Jean-Louis G. , SDF de 31 ans, a les nerfs peu solides. Il faut dire qu’il vit dans la forêt d’Etang-Salé, ce qui, on en conviendra, n’est pas fait pour calmer les esprits.
Le jeune homme, contrairement à beaucoup de laissés-pour-compte, n’est pas un ignare. Il possède même un CAP de charpentier mais, après quelques années de travail, s’est heurté à des déboires familiaux insurmontables et s’est retrouvé à la manche.
La machine ne veut rien savoir !
Le 24 février 2016, il se rend on ne sait comment à Saint-Pierre et entreprend de retirer 20 euros à un gabier de la CRCA. 20 euros sur son maigre RSA, voilà qui, pense-t-il, ne va pas le ruiner… car il sait gérer ses affaires, le bonhomme.
Mais voilà, la stupide machine lui avale sa carte bancaire et, en outre, ne lui donne rien du tout. Et il a faim !
Entrant dans les locaux, il demande à une guichetière de lui rendre sa carte, ce que la pauvre femme ne peut faire, la restitution étant d’une complexité à faire pâlir une paramécie, on sait tous ça.
Jean-Louis ressort, se met en devoir de « causer » avec la machine bougonne ; laquelle ne veut rien savoir.

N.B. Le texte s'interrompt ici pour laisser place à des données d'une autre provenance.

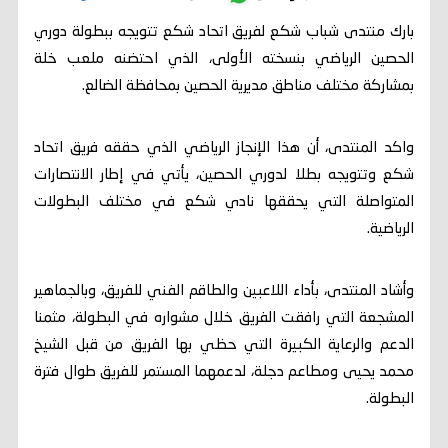
بارك منتدى شباب شكع لفريق اتحاد شكع تتويجه ببطولة دوري
الحصين الرياضي بنسخته الأولى، الذي احتضنه ملعب خلة
بمشاركة مختلف مناطق مديرية الحصين بمحافظة الضالع.
واكد المنتدى، أن هذا الإنجاز الرياضي الذي حققه فريق اتحاد
شكع وتتويجه بطلا لدوري الحصين، يأتي في إطار الانتصارات
المتواصلة التي يحققها نادي شكع في مختلف البطولات
الرياضية.
وأشاد المنتدى، بأداء اللاعبين والطاقم الفني للفريق، وبالجماهير
المشجعة التي رافقت الفريق خلال مشواره في البطولة، مثمنا
الدعم والرعاية الكبيرة التي حظي بها الفريق من قبل الشيخ
محمد يحيى ومطاعم دجلة، لدعمهما المستمر للفريق طوال فترة
البطولة.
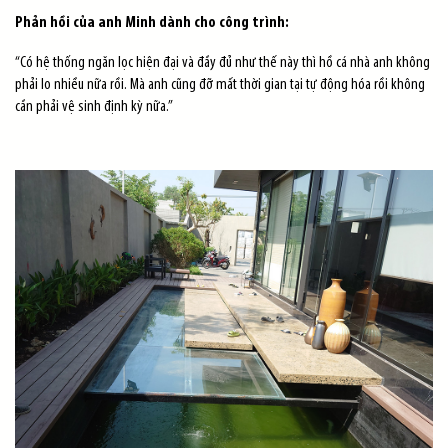
Phản hồi của anh Minh dành cho công trình:
“Có hệ thống ngăn lọc hiện đại và đầy đủ như thế này thì hồ cá nhà anh không
phải lo nhiều nữa rồi. Mà anh cũng đỡ mất thời gian tại tự động hóa rồi không
cần phải vệ sinh định kỳ nữa.”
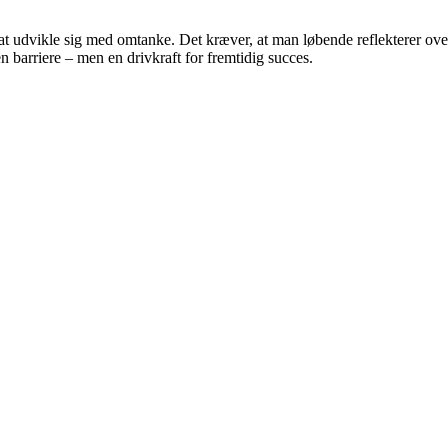
t udvikle sig med omtanke. Det kræver, at man løbende reflekterer ove
n barriere – men en drivkraft for fremtidig succes.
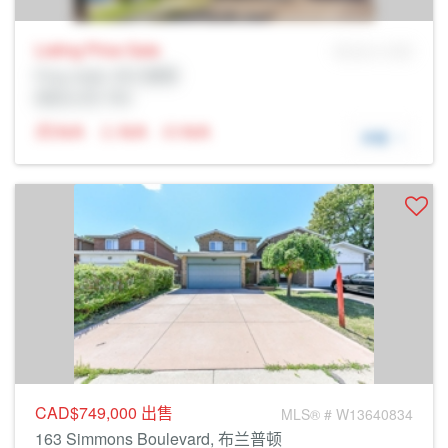
Listing Price
Sale
MLS® # SID
Prop Addr, 布兰普顿
经纪公司: Rltr
N/A
N/A
N/A
详细
CAD$749,000
出售
MLS® # W13640834
163 Simmons Boulevard, 布兰普顿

En rage montante, Jean-Louis décide alors de faire valoir ses droits en parlant à ce bête ordinateur à coups de galets. Ce dont le distributeur se trouvera fort marri ! et escagassé à divers degrés.
« Non ! – Si ! – Non ! –Si ! »
« Pourquoi ? » s’enquiert gentiment la présidente Tomasini, décidément en verve de patience ce matin.
« Mi conné pas, moin ».
Et de s’insurger : « I dit moin la fé ci, moin la fé ça et après i réclame à moin quasiment 5 000 eurtos pour 50 euros de cassage à peine ? Mi payera pas ! » Réplique aussi sec de la présidente : « Vous paierez quand même ! » – « Non ! » – « Si ! » – « Non ! » -« C’est ce qu’on verra ! » finit la présidente qui a presque failli en perdre sa nonchalance.
Puis notre gars prétend n’avoir pas de facture du Crédit agricole pour la simple raison qu’un autre SDF lui a volé ses papiers. Dans la forêt ? Un autre SDF en même temps ? Il n’y a plus de territoires réservés, ma bonne dame.
Le casier du jeune homme ne plaide pas vraiment en sa faveur : nombreux vols divers, transports et offres de stupéfiants, rébellions, outrages, violences. Le tout assaisonné de beaucoup de prison.
« Des machines inertes, inhumaines… «
Me Brigitte Hoareau, commise d’office, tentera bien de faire valoir l’incompréhension humaine face aux machines « avec lesquelles on ne discute pas ! Ces machines inertes, inhumaines, muettes, qui finissent par énerver… N’oublions pas que c’est un être humain qui dort dans la forêt… » Et de s’élever contre le Crédit Agricole qui réclame pas moins de 5752,24 euros, plus 1000 euros « pour les frais » (?): « Où est l’assurance de cette banque ? Elle devrait en avoir une et ce n’est pas ce SDF qui va rembourser autant avec son RSA ! » Jean-Louis G. n’a pas été assaisonné sévèrement : 6 mois avec sursis mais quand même 4530 euros à débourser, plus 500 euros pour les frais de la CRCA.
J’ai comme l’impression que la banque aura du mal à en voir la couleur, le RSA n’étant, à notre connaissance, pas saisissable.